We all know the McDonald’s golden arches; large, golden, usually mention over a billion served… it makes them hard to forget. But what if a McDonald’s franchisee decided they didn’t like gold and wanted green arches instead, or maybe blue? Suddenly, this franchisee wouldn’t fit with the McDonald’s brand, would it? It wouldn’t matter that the franchisee serves the same food and operates at the same level of customer service and cleanliness because the advertising wouldn’t make sense and consumers accustomed to the golden arches would have difficulty identifying with the brand. This results in the franchise losing customers, causing the brand to suffer as a whole.
Now, this is a relatively easy fix for McDonald’s headquarters. The clashing colours of the arches should be an immediate red flag, but issues with a business aren’t always as glaringly obvious as a wrongly designed sign. If you own a brand with provincial, national, or even international franchises, how do you keep your brand consistent across all store locations? The only way is with a brand standards inspection- an objective assessment of your business by a third party, such as a Mystery Shopper or a Safety Inspector, who ensures that it is living up to the standards you have set. A brand is an experience, and in order for your brand to be successful, this experience needs to be consistent no matter where your franchises are located. If the experience is not consistent then it diminishes the brand, confusing consumers and causing you to lose business. As cliché as it sounds, a chain is only as strong as its weakest link, and if you aren’t keeping a close eye on how each link is performing then eventually things are going to fall apart. Not only will you lose customers, but what investor is going to sink money into a business that doesn’t monitor their own performance?

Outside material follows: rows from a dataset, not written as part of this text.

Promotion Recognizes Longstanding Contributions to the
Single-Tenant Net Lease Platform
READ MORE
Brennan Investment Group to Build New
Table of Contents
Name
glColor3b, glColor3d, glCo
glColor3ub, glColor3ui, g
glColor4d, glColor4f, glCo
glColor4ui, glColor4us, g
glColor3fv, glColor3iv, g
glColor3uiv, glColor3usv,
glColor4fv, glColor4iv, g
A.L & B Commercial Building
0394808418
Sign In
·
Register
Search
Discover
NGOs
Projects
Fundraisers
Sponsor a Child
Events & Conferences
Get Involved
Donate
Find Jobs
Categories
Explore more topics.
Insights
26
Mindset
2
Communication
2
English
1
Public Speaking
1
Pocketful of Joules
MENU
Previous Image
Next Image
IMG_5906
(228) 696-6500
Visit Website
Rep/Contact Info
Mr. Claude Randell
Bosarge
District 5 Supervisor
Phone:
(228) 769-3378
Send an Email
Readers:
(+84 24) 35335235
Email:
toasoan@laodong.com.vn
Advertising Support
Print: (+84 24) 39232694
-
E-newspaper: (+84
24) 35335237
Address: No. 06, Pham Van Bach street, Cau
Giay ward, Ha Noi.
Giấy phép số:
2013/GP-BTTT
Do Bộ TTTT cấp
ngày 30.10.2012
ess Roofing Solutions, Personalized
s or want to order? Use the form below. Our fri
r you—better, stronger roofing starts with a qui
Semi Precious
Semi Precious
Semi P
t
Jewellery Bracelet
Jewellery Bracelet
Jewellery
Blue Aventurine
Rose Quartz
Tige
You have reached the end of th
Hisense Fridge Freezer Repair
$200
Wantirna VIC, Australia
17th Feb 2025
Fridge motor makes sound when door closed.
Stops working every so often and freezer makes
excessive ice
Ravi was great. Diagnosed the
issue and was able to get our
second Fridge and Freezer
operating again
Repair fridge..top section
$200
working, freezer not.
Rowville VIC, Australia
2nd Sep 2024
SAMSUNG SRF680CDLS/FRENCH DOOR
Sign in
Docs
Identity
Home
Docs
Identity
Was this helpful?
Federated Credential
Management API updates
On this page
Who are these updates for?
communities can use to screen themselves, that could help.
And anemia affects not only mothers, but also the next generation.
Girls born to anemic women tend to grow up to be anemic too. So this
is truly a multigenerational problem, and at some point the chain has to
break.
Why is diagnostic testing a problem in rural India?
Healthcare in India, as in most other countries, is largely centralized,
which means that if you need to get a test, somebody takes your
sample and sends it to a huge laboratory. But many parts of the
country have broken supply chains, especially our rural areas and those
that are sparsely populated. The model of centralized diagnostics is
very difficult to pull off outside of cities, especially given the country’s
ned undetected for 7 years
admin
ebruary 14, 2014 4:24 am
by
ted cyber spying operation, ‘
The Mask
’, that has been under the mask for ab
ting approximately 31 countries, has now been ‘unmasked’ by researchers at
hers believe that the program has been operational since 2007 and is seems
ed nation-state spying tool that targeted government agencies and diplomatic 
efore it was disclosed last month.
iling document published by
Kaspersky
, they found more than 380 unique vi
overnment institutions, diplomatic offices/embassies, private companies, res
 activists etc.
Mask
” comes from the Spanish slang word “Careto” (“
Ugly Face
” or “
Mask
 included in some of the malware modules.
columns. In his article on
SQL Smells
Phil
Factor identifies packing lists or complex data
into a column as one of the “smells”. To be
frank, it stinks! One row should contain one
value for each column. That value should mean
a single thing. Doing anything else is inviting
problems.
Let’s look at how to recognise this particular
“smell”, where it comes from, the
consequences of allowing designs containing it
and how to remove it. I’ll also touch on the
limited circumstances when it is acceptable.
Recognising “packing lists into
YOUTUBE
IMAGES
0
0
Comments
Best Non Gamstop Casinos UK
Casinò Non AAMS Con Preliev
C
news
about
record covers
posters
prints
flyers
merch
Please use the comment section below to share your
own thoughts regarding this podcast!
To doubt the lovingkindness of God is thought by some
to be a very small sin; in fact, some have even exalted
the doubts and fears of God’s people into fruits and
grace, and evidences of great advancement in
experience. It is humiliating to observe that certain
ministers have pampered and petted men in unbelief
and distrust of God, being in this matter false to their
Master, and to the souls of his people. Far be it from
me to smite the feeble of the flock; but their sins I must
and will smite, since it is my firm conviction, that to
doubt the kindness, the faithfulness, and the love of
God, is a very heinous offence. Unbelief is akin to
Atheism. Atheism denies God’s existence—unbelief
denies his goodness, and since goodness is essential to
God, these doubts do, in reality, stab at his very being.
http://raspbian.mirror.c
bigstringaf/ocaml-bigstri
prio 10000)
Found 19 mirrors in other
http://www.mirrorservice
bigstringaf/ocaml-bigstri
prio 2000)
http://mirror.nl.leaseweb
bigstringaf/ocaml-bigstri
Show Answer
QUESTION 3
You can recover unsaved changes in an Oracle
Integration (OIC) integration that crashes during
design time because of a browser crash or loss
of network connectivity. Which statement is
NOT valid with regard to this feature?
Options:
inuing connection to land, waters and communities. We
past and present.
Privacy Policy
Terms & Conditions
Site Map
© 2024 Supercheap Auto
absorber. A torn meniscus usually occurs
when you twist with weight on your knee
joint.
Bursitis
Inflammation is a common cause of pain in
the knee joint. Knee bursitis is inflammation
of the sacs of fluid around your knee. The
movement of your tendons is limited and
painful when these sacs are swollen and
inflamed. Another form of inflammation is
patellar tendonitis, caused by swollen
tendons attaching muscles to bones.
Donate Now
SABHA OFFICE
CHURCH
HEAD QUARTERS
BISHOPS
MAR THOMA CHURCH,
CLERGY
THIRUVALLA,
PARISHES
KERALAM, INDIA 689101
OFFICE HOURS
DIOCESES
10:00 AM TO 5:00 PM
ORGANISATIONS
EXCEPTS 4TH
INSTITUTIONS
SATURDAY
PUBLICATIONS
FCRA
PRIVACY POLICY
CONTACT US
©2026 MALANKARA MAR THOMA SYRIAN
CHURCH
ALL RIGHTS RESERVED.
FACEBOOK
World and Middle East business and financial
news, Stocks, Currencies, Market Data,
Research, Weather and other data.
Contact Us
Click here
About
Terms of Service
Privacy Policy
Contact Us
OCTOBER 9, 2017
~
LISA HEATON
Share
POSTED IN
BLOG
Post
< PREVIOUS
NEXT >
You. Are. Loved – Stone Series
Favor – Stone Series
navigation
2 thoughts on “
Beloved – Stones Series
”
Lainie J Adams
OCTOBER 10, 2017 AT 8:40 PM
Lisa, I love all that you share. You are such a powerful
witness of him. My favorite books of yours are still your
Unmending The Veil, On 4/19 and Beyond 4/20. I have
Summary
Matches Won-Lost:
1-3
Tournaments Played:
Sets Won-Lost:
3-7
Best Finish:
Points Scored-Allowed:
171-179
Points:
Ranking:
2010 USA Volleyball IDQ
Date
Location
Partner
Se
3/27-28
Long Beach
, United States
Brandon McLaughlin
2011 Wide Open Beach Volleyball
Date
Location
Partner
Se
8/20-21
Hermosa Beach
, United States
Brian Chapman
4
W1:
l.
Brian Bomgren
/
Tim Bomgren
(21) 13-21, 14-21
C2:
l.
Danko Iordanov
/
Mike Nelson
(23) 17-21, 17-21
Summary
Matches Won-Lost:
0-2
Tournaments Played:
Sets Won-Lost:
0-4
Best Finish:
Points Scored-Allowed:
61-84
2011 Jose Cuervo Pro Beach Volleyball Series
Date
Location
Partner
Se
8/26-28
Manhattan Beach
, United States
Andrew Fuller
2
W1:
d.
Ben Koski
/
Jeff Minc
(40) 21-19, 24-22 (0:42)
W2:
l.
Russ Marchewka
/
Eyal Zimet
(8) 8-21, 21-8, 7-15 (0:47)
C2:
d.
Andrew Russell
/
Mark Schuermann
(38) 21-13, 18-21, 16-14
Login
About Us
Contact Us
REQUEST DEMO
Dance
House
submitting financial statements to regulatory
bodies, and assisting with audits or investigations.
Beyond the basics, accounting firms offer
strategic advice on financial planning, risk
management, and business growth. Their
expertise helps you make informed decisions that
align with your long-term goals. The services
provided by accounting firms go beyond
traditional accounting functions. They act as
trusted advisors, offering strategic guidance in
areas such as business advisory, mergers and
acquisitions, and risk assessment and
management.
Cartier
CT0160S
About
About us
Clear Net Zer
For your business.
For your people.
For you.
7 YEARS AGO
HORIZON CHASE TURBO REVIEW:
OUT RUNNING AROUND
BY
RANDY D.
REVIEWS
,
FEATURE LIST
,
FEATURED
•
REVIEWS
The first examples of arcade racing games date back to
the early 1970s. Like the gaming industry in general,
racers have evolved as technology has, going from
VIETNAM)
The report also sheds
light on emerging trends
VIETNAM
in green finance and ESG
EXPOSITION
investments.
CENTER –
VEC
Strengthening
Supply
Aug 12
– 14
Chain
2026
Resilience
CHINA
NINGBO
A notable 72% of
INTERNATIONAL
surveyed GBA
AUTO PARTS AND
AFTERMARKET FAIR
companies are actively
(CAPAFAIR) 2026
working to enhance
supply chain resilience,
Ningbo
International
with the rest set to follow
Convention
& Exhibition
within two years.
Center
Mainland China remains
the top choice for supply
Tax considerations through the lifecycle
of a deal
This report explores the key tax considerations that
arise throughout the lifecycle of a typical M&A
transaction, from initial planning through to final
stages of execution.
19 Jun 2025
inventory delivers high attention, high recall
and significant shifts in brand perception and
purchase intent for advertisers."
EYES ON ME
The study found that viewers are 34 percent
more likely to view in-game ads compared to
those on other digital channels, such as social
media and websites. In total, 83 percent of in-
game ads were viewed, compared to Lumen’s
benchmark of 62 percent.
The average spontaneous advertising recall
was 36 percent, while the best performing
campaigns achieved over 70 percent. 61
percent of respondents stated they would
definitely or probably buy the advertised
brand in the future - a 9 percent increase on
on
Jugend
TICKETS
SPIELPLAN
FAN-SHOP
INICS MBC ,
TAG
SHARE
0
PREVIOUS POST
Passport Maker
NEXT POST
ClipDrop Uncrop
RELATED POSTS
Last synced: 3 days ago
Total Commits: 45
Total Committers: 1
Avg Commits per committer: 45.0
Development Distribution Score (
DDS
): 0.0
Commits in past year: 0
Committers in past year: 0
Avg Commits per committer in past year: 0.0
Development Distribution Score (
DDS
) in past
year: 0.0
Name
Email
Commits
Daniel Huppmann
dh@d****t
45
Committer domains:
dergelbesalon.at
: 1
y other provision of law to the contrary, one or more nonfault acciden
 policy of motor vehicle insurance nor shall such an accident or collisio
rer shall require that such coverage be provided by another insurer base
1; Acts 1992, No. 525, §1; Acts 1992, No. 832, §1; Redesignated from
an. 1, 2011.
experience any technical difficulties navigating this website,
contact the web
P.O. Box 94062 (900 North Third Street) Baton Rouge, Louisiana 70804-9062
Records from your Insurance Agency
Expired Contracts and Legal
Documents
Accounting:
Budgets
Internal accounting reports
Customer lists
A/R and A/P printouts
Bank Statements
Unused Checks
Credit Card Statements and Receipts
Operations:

Recently, many businesses have confused brand standards inspections with direct customer feedback. I want it to be made clear that although direct customer feedback is irreplaceably important to running a business, it is a different form of assessment than a brand standards inspection and collects an entirely different type of data. Direct customer feedback assesses the customer’s experience with your business, while a brand standards inspection assesses how the business is performing internally. It’s the difference between looking at the outside of a newly renovated house and thinking “wow, that’s beautiful,” while inside there are exposed wires, stripped floors, and disconnected pipes. If, for instance, you have two franchisees and one is generating a larger profit than the other, but both locations are garnering positive customer feedback, then what’s causing this difference in profit generation? The customer isn’t going to be able to tell you. It’s likely caused by something so inconspicuous that neither the customers nor staff notice, such as one franchisee taking two minutes to serve food while the other takes five, or salespeople at one store upselling while the other does not. Measuring these standards and keeping them consistent is what defines a successful brand. Customers can’t give you the detailed insight concerning the specific standards that make up your business. You need an objective party, acquainted with your standards, to do that. Such minor aspects of a business may seem trivial and won’t register with customer feedback, but they do have an impact on your profit and the long term strength and success of the brand.
I won’t argue with a saying as time-tested as “the customer is always right”, but that doesn’t mean the customer can manage your business. Whether you’re a large, international brand or a small business, success is defined by providing a good and consistent experience, offering the customer that slice of familiarity and accountability no matter how far from home they are. If you rely too heavily on customer feedback you’ll overlook the things that make your brand… your brand.